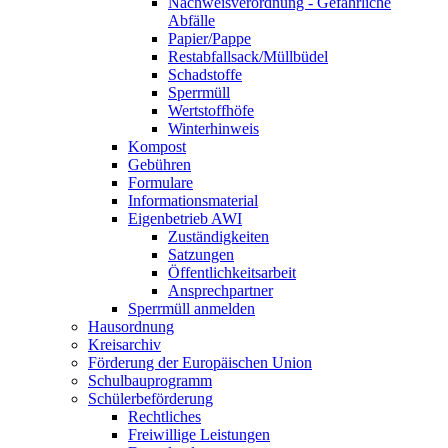
Nachweisverordnung - Gefährliche
Abfälle
Papier/Pappe
Restabfallsack/Müllbüdel
Schadstoffe
Sperrmüll
Wertstoffhöfe
Winterhinweis
Kompost
Gebühren
Formulare
Informationsmaterial
Eigenbetrieb AWI
Zuständigkeiten
Satzungen
Öffentlichkeitsarbeit
Ansprechpartner
Sperrmüll anmelden
Hausordnung
Kreisarchiv
Förderung der Europäischen Union
Schulbauprogramm
Schülerbeförderung
Rechtliches
Freiwillige Leistungen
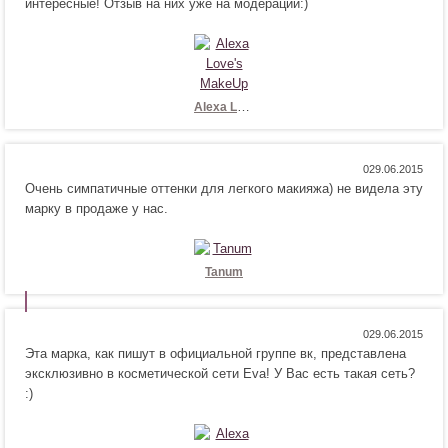
интересные! Отзыв на них уже на модерации:)
в
р
и
а
т
в
с
и
я
т
!
с
Alexa Love's MakeUp
я
!
Н
Н
0
Очень симпатичные оттенки для легкого макияжа) не видела эту
р
е
марку в продаже у нас.
а
н
в
р
и
а
т
в
Tanum
с
и
я
т
!
с
Н
Н
0
я
Эта марка, как пишут в официальной группе вк, представлена
р
е
!
эксклюзивно в косметической сети Eva! У Вас есть такая сеть?
а
н
:)
в
р
и
а
т
в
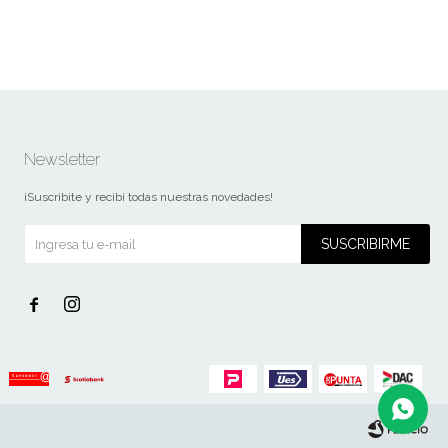
Newsletter
¡Suscribite y recibí todas nuestras novedades!
SUSCRIBIRME


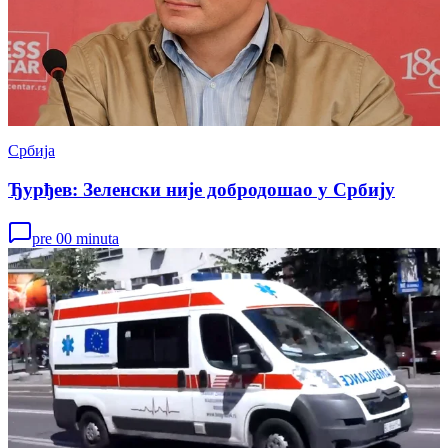
Србија
Ђурђев: Зеленски није добродошао у Србију
pre 00 minuta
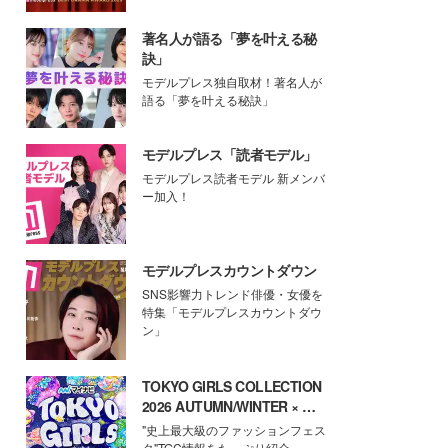
著名人が語る「夢を叶える秘
訣」
モデルプレス独自取材！著名人が
語る「夢を叶える秘訣」
モデルプレス「読者モデル」
モデルプレス読者モデル 新メンバ
ー加入！
モデルプレスカウントダウン
SNS影響力トレンド俳優・女優を
特集「モデルプレスカウントダウ
ン」
TOKYO GIRLS COLLECTION
2026 AUTUMN/WINTER × モ
デルプレス
"史上最大級のファッションフェス
タ"TGC情報をたっぷり紹介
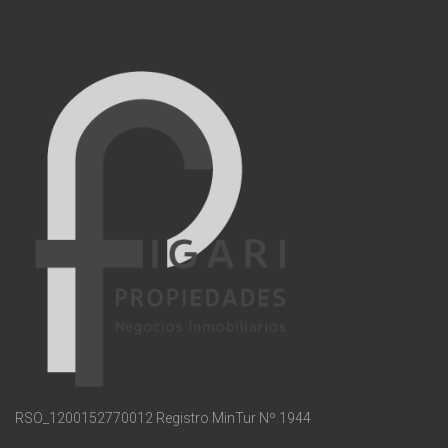
RSO_1200152770012 Registro MinTur Nº 1944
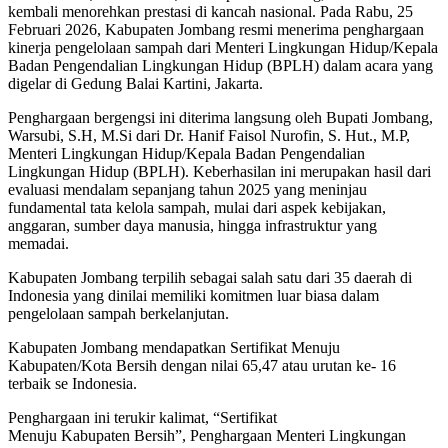
kembali menorehkan prestasi di kancah nasional. Pada Rabu, 25
Februari 2026, Kabupaten Jombang resmi menerima penghargaan
kinerja pengelolaan sampah dari Menteri Lingkungan Hidup/Kepala
Badan Pengendalian Lingkungan Hidup (BPLH) dalam acara yang
digelar di Gedung Balai Kartini, Jakarta.
Penghargaan bergengsi ini diterima langsung oleh Bupati Jombang,
Warsubi, S.H, M.Si dari Dr. Hanif Faisol Nurofin, S. Hut., M.P,
Menteri Lingkungan Hidup/Kepala Badan Pengendalian
Lingkungan Hidup (BPLH). Keberhasilan ini merupakan hasil dari
evaluasi mendalam sepanjang tahun 2025 yang meninjau
fundamental tata kelola sampah, mulai dari aspek kebijakan,
anggaran, sumber daya manusia, hingga infrastruktur yang
memadai.
Kabupaten Jombang terpilih sebagai salah satu dari 35 daerah di
Indonesia yang dinilai memiliki komitmen luar biasa dalam
pengelolaan sampah berkelanjutan.
Kabupaten Jombang mendapatkan Sertifikat Menuju
Kabupaten/Kota Bersih dengan nilai 65,47 atau urutan ke- 16
terbaik se Indonesia.
Penghargaan ini terukir kalimat, “Sertifikat
Menuju Kabupaten Bersih”, Penghargaan Menteri Lingkungan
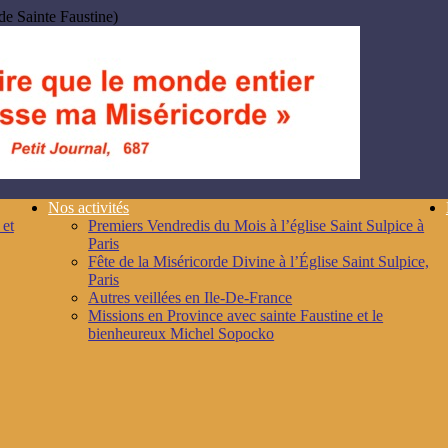
de Sainte Faustine)
Nos activités
 et
Premiers Vendredis du Mois à l’église Saint Sulpice à
Paris
Fête de la Miséricorde Divine à l’Église Saint Sulpice,
Paris
Autres veillées en Ile-De-France
Missions en Province avec sainte Faustine et le
bienheureux Michel Sopocko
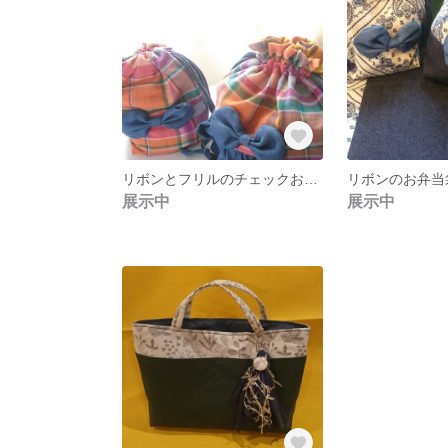
リボンとフリルのチェックお弁当袋とコロンとコップ袋
展示中
展示中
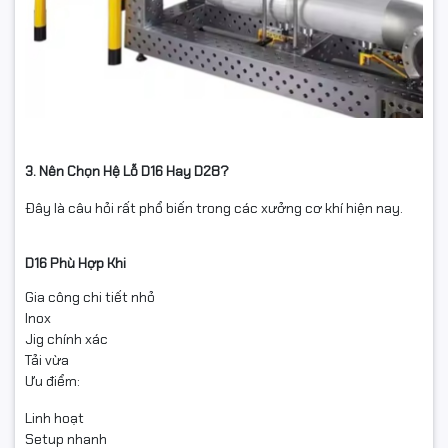
3. Nên Chọn Hệ Lỗ D16 Hay D28?
Đây là câu hỏi rất phổ biến trong các xưởng cơ khí hiện nay.
D16 Phù Hợp Khi
Gia công chi tiết nhỏ
Inox
Jig chính xác
Tải vừa
Ưu điểm:
Linh hoạt
Setup nhanh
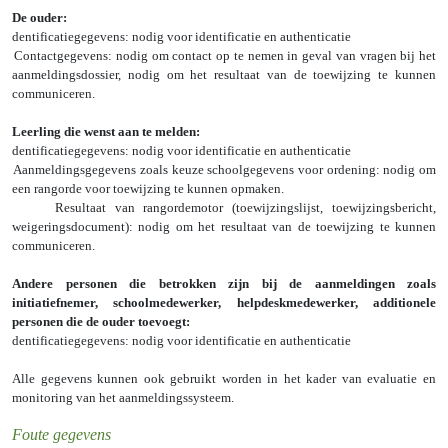
De ouder:
Identificatiegegevens: nodig voor identificatie en authenticatie
Contactgegevens: nodig om contact op te nemen in geval van vragen bij het
aanmeldingsdossier, nodig om het resultaat van de toewijzing te kunnen
communiceren.
Leerling die wenst aan te melden:
Identificatiegegevens: nodig voor identificatie en authenticatie
Aanmeldingsgegevens zoals keuze schoolgegevens voor ordening: nodig om
een rangorde voor toewijzing te kunnen opmaken.
Resultaat van rangordemotor (toewijzingslijst, toewijzingsbericht,
weigeringsdocument): nodig om het resultaat van de toewijzing te kunnen
communiceren.
Andere personen die betrokken zijn bij de aanmeldingen zoals
initiatiefnemer, schoolmedewerker, helpdeskmedewerker, additionele
personen die de ouder toevoegt:
Identificatiegegevens: nodig voor identificatie en authenticatie
Alle gegevens kunnen ook gebruikt worden in het kader van evaluatie en
monitoring van het aanmeldingssysteem.
Foute gegevens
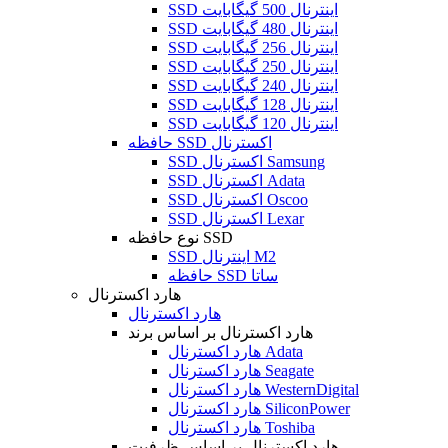
SSD اینترنال 500 گیگابایت
SSD اینترنال 480 گیگابایت
SSD اینترنال 256 گیگابایت
SSD اینترنال 250 گیگابایت
SSD اینترنال 240 گیگابایت
SSD اینترنال 128 گیگابایت
SSD اینترنال 120 گیگابایت
حافظه SSD اکسترنال
SSD اکسترنال Samsung
SSD اکسترنال Adata
SSD اکسترنال Oscoo
SSD اکسترنال Lexar
نوع حافظه SSD
SSD اینترنال M2
حافظه SSD ساتا
هارد اکسترنال
هارد اکسترنال
هارد اکسترنال بر اساس برند
هارد اکسترنال Adata
هارد اکسترنال Seagate
هارد اکسترنال WesternDigital
هارد اکسترنال SiliconPower
هارد اکسترنال Toshiba
هارد اکسترنال بر اساس ظرفیت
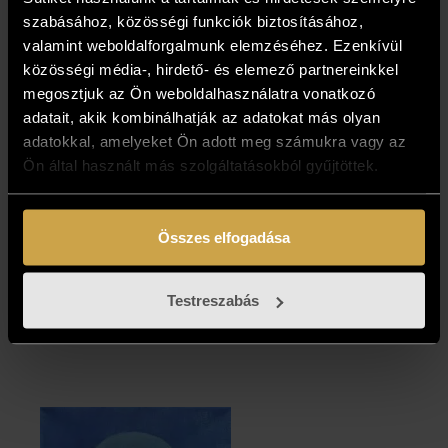
szabásához, közösségi funkciók biztosításához,
valamint weboldalforgalmunk elemzéséhez. Ezenkívül
közösségi média-, hirdető- és elemező partnereinkkel
megosztjuk az Ön weboldalhasználatra vonatkozó
adatait, akik kombinálhatják az adatokat más olyan
adatokkal, amelyeket Ön adott meg számukra vagy az
Ön által használt más szolgáltatásokból gyűjtöttek.
Garabuczy
Garabuczy
Ágnes -
Ágnes - Tűnő idő
Összes elfogadása
Oltalmazó
(70x100 cm)
(80x60 cm)
2 917 000
Ft
Testreszabás
1 487 000
Ft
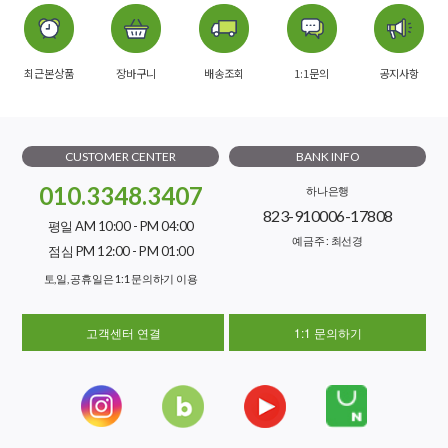
최근본상품
장바구니
배송조회
1:1문의
공지사항
CUSTOMER CENTER
BANK INFO
010.3348.3407
하나은행
823-910006-17808
평일 AM 10:00 - PM 04:00
예금주 : 최선경
점심 PM 12:00 - PM 01:00
토,일, 공휴일은 1:1 문의하기 이용
고객센터 연결
1:1 문의하기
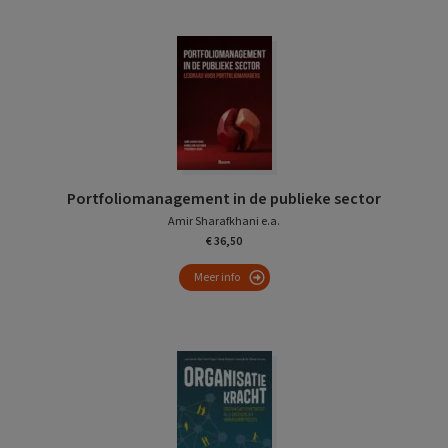
Portfoliomanagement in de publieke sector
Amir Sharafkhani e.a.
€ 36,50
Meer info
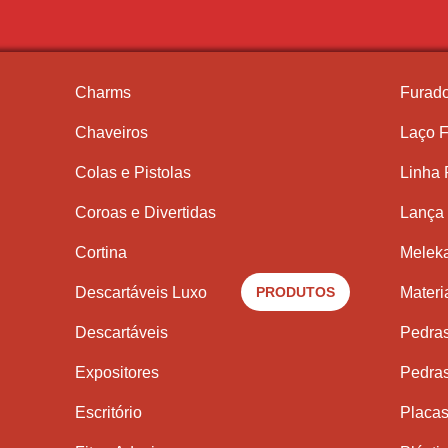
Charms
Furado
Chaveiros
Laço F
Colas e Pistolas
Linha
Coroas e Divertidas
Lança 
Cortina
Meleka
Descartáveis Luxo
PRODUTOS
Materi
Descartáveis
Pedra
Expositores
Pedra
Escritório
Placas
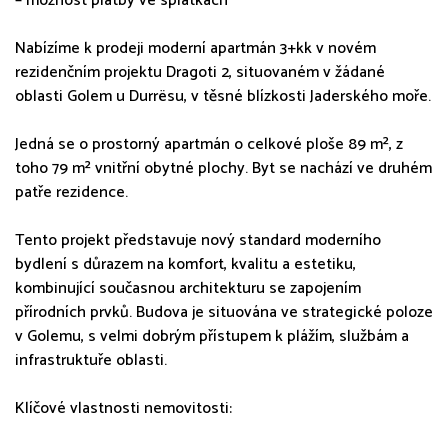
– možnost platby ve splátkách
Nabízíme k prodeji moderní apartmán 3+kk v novém
rezidenčním projektu Dragoti 2, situovaném v žádané
oblasti Golem u Durrësu, v těsné blízkosti Jaderského moře.
Jedná se o prostorný apartmán o celkové ploše 89 m², z
toho 79 m² vnitřní obytné plochy. Byt se nachází ve druhém
patře rezidence.
Tento projekt představuje nový standard moderního
bydlení s důrazem na komfort, kvalitu a estetiku,
kombinující současnou architekturu se zapojením
přírodních prvků. Budova je situována ve strategické poloze
v Golemu, s velmi dobrým přístupem k plážím, službám a
infrastruktuře oblasti.
Klíčové vlastnosti nemovitosti:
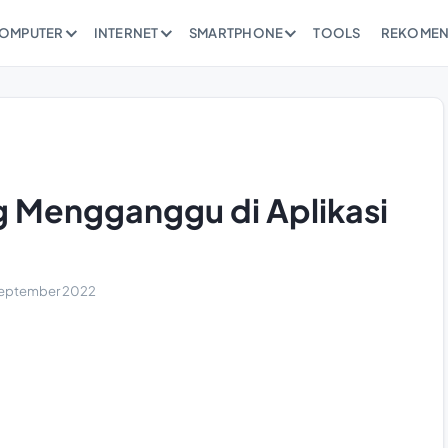
OMPUTER
INTERNET
SMARTPHONE
TOOLS
REKOMEN
ng Mengganggu di Aplikasi
September 2022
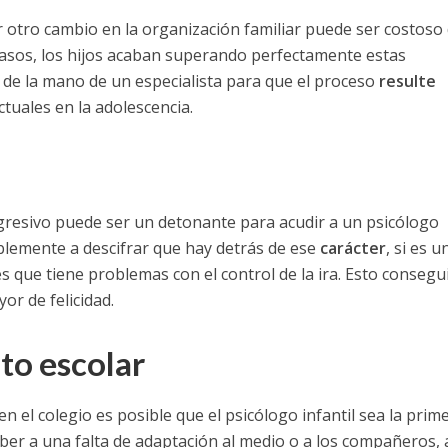
er otro cambio en la organización familiar puede ser costoso
casos, los hijos acaban superando perfectamente estas
 de la mano de un especialista para que el proceso
resulte
ctuales en la adolescencia.
resivo puede ser un detonante para acudir a un psicólogo
ablemente a descifrar que hay detrás de ese
carácter
, si es u
s que tiene problemas con el control de la ira. Esto consegu
r de felicidad.
to escolar
 el colegio es posible que el psicólogo infantil sea la prim
ber a una falta de adaptación al medio o a los compañeros, 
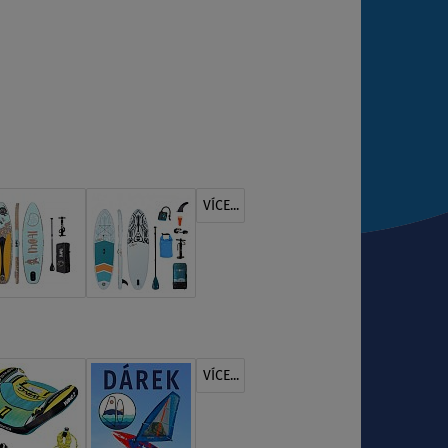
VÍCE...
VÍCE...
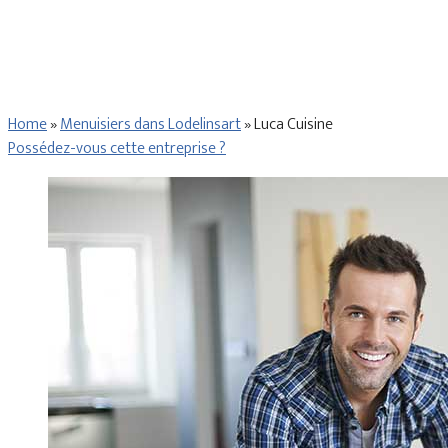
Home
»
Menuisiers dans Lodelinsart
»
Luca Cuisine
Possédez-vous cette entreprise ?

※ ※ ※

_WHAT THE EXERCISE ASKS_.
All pictures are to be skipped. Output, word for word, the lines in the data above starting at the line containing "Эта марка, как" and ending at the line containing "著名人が語る「夢を叶える秘".

_RESULT OF THIS TASK_.
Эта марка, как пишут в официальной группе вк, представлена
р
е
!
эксклюзивно в косметической сети Eva! У Вас есть такая сеть?
а
н
:)
в
р
и
а
т
в
Newsletter
¡Suscribite y recibí todas nuestras novedades!
SUSCRIBIRME


Србија
Ђурђев: Зеленски није добродошао у Србију
pre 00 minuta
著名人が語る「夢を叶える秘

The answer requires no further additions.